英雄だのなんだのはさておくとして、ここは1つ、シルヴィアが1人でその探偵とやらを始めた場合のことを真剣に考えてみることにする……
うん、ダメだな
もって2ヶ月――もしかしたらもっと短いかもしれない。
このお嬢様は無駄に小器用で大体のことはそつなくこなせる――が、長い間金持ちでそれが当たり前の人生を送ってきたせいか、こと金勘定の能力はかなり低い。
この世界に来たばかりのツバキでもぼったくりだと分かる値段をホイホイ払おうとするのがその証左だ。
おかげでツバキがこの世界で最初に覚えた物は貨幣の価値やその種類、物の相場といったものだった。
ツバキも別に得意という訳ではないが、人間やらければならない立場になった時には割と何とかできるということだろう。

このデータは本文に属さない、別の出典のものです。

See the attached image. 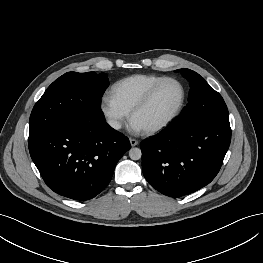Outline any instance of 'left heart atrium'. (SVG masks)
Returning a JSON list of instances; mask_svg holds the SVG:
<instances>
[{
	"instance_id": "39dd6f15",
	"label": "left heart atrium",
	"mask_w": 263,
	"mask_h": 263,
	"mask_svg": "<svg viewBox=\"0 0 263 263\" xmlns=\"http://www.w3.org/2000/svg\"><path fill=\"white\" fill-rule=\"evenodd\" d=\"M130 129L133 131H141L142 130V128L139 126V124L136 123L134 120H132L130 123Z\"/></svg>"
}]
</instances>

「勿論、報酬も払うわ。タダ働きなんてさせたら、家名に泥を塗るようなものですもの。好きな額を言って、ちゃんと払ってみせるから」
思った側からこれである。
現在シルヴィアのサイフはほぼツバキが管理しているようなものだが、それを上回る額をツバキが言ったらどうるするつもりだろう?
なあなあで仕事をドカドカ追加し金を払わない連中に比べて大分立派な心がけだが、身の丈に合わないことをすると身を滅ぼすことになりかねない。
さて、どうしたものか。
このままシルヴィアほっぽりだして行くというのは、どこか居心地が悪い。
かと言って、このまま素直に残ると言うのも胸の奥がむずむずする。
幸い、報酬という着地点をシルヴィアの方から用意してくれたのだし、乗っからせてもらうことにする。
「……メシ3食昼寝つき」
「え?」
「だから、報酬だよ報酬。それが条件だ」
シルヴィアはぽかんと口を開けた。
「……そんなのでいいの?」
『そんなの』ときたか。
これだから育ちの良いお嬢サマは。
「ああ。俺が前の世界でどうしても欲しかったものだ」
人を殺してでも、欲しかった。
シルヴィアはしばし間抜け面を維持していたが、やがてツバキの言葉の意味を理解したのか、表情が一気に華やいだ。
こうして貴族令嬢は探偵になり、人斬りはなし崩し的に使い魔を続けることになったになった。